(Stored records)
☆ ☆ ☆ ☆ ☆

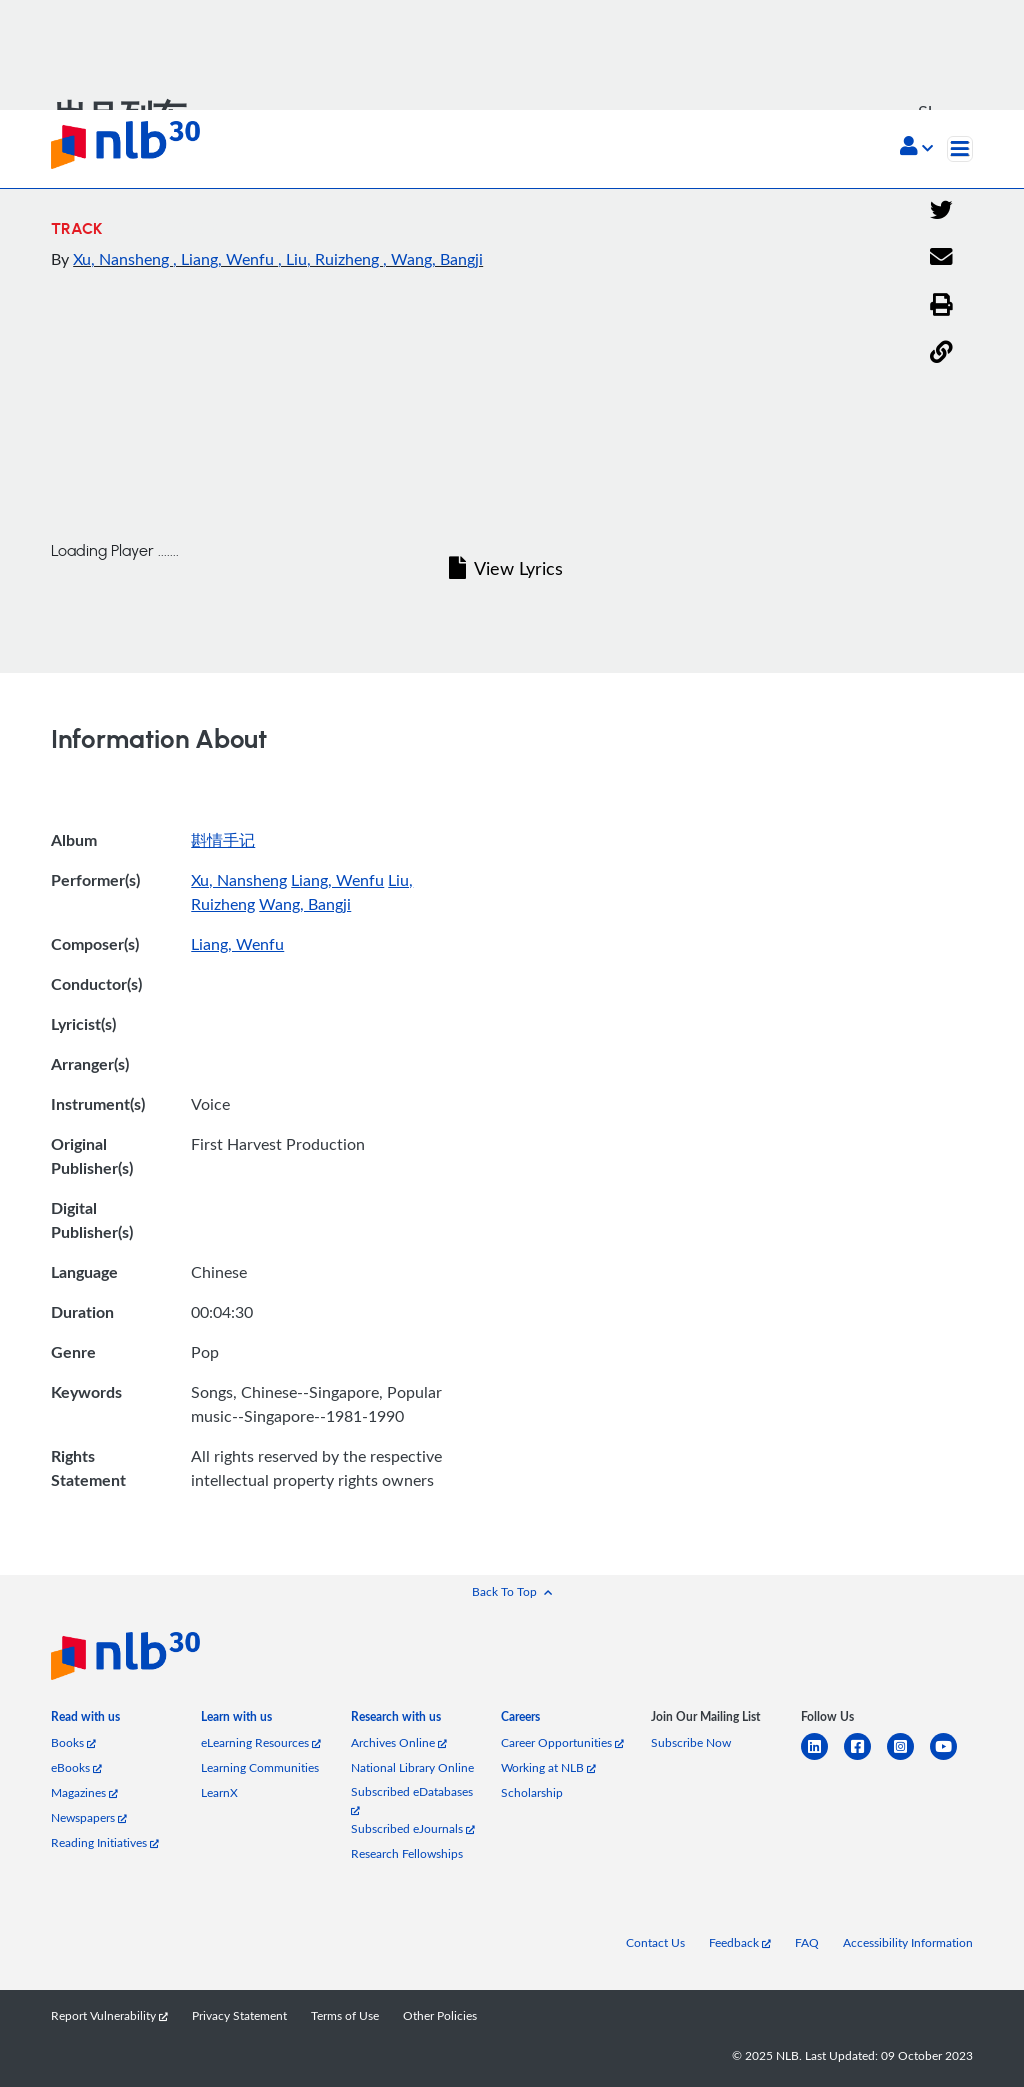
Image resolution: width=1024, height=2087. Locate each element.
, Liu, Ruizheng (330, 259)
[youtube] (951, 1758)
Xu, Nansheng (123, 259)
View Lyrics (506, 568)
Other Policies (440, 2015)
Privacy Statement (239, 2015)
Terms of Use (345, 2015)
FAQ (807, 1942)
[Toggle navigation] (960, 149)
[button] (916, 148)
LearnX (219, 1792)
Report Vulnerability (109, 2015)
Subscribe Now (691, 1742)
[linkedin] (822, 1758)
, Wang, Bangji (433, 259)
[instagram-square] (908, 1758)
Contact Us (655, 1942)
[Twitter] (941, 211)
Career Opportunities (562, 1742)
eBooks (76, 1767)
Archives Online (399, 1742)
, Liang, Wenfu (225, 259)
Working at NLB (548, 1767)
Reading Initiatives (105, 1842)
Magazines (84, 1792)
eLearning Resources (261, 1742)
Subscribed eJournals (413, 1828)
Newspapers (89, 1817)
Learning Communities (260, 1767)
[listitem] (85, 1720)
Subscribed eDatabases (412, 1799)
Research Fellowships (407, 1853)
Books (73, 1742)
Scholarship (532, 1792)
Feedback (740, 1942)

☆ ☆ ☆ ☆ ☆

* **Task brief**: The lines above that include "Subscribed" should each be listed.

* **Solved problem**:
Subscribed eJournals (413, 1828)
Subscribed eDatabases (412, 1799)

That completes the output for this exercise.